Identifying as “humankind’s best investment” the pairing of futures technologies with cradle-to-grave, learning-by-doing, Ray Kurzweil started the Singularity University. Its mission is to educate, inspire, and empower global leaders to overcome humanity’s most perplexing obstacles. A forecasting advisor at Singularity University, conference presenter John Smart will suggest a twenty-year strategic horizon, coupled with useful leadership skills, for key areas of technological change inclusive of nano- science/technologies; resource/information/ engineering technologies; health/ social/ educational/cognitive technologies; socio-economic and security technologies.

But here’s where the real fun begins: Futurist and self-proclaimed cacophonist, Heather Schlegel will explore the intersection of technology and culture – specifically, the impact of technology on identity creation and complementary currencies transactions.
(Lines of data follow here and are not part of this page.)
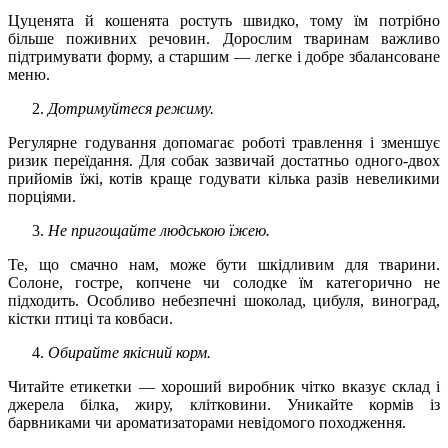
Цуценята й кошенята ростуть швидко, тому їм потрібно
більше поживних речовин. Дорослим тваринам важливо
підтримувати форму, а старшим — легке і добре збалансоване
меню.
Дотримуйтеся режиму.
Регулярне годування допомагає роботі травлення і зменшує
ризик переїдання. Для собак зазвичай достатньо одного-двох
прийомів їжі, котів краще годувати кілька разів невеликими
порціями.
Не пригощайте людською їжею.
Те, що смачно нам, може бути шкідливим для тварини.
Солоне, гостре, копчене чи солодке їм категорично не
підходить. Особливо небезпечні шоколад, цибуля, виноград,
кістки птиці та ковбаси.
Обирайте якісний корм.
Читайте етикетки — хороший виробник чітко вказує склад і
джерела білка, жиру, клітковини. Уникайте кормів із
барвниками чи ароматизаторами невідомого походження.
Given “‘Heathervescent’s cacophonistic flair,” attendees are promised “a wild romp through the future.”

Humanity’s “Bright, Happy [Manmade] Future”

Purportedly because of exponential growth of technology, life expectancy, wealth, and education over the last two hundred years, Kurzweil predicts for humanity a bright, happy future.
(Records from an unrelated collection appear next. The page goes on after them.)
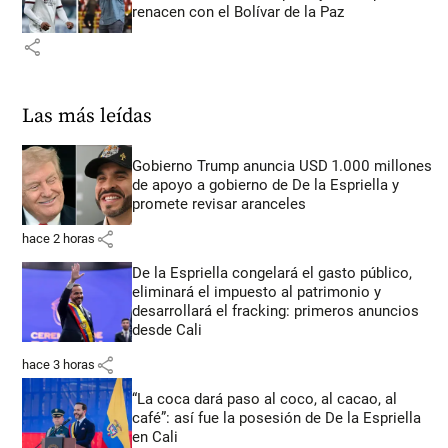
renacen con el Bolívar de la Paz
share
Las más leídas
Gobierno Trump anuncia USD 1.000 millones
de apoyo a gobierno de De la Espriella y
promete revisar aranceles
share
hace 2 horas
De la Espriella congelará el gasto público,
eliminará el impuesto al patrimonio y
desarrollará el fracking: primeros anuncios
desde Cali
share
hace 3 horas
“La coca dará paso al coco, al cacao, al
café”: así fue la posesión de De la Espriella
en Cali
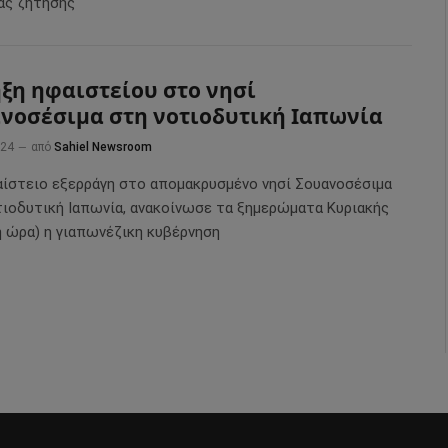
ας ζήτησης
ξη ηφαιστείου στο νησί
νοσέσιμα στη νοτιοδυτική Ιαπωνία
024
από
Sahiel Newsroom
αίστειο εξερράγη στο απομακρυσμένο νησί Σουανοσέσιμα
τιοδυτική Ιαπωνία, ανακοίνωσε τα ξημερώματα Κυριακής
ή ώρα) η γιαπωνέζικη κυβέρνηση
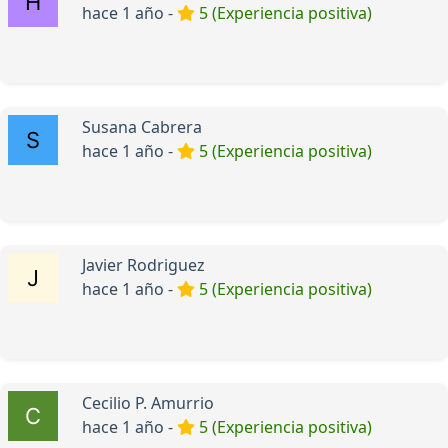
hace 1 año -
5 (Experiencia positiva)
Susana Cabrera
hace 1 año -
5 (Experiencia positiva)
Javier Rodriguez
hace 1 año -
5 (Experiencia positiva)
Cecilio P. Amurrio
hace 1 año -
5 (Experiencia positiva)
Cosmic humanists believe that a mass quantum leap (global transformation) will mark a new age of group-conscious enlightenment. This misguided notion is promoted to the public by eco-occultists, illumined progressives, and futurists. To the undiscerning, the right use of energy among intuitive friends united by earth stewardship, sustainability, collectivism, and illumination sounds like the real deal; but it isn’t.

Vice president and senior futurist at the Institute for Alternative Futures, Eric Meade looks to the 22nd century for a “wisdom web” of enlightened overseers who, by means of “virtual” models, formulate visionary goals and, then, realize goals by compassionately placing global citizens in positions that best suit the needs of local- and/or global- communities.

Known in many circles as the hierarchy, wise men (also called the Elder Brothers) presumptuously claim to have evolved to the point of godhood and thereby qualify themselves as guides over less gifted underlings. By design, humanity’s “preferred future” will feature a self-appointed “wisdom web” of mega-managers, empowered under headship of a “free-world supra-national political being” to enforce totalitarian rule over a trans-federal “democratic” dictatorship. Utopia? I think not.

Conclusion

Yes, remarkable techno-vations greatly enhance modern life but, unless guided by grace, human knowledge is but folly. The young Solomon1 understood that reverential regard for God is “the beginning of knowledge.” Discerning what’s right and, then, responding with good judgment are hallmarks of true knowledge. Notwithstanding, upon wresting the reigns from God, strong-minded, progressive futurists are destined to produce a wilderness of “stony waste.” Fantasy of a one-world, wanna-be utopia is just that – fantasy subject to “sudden destruction.”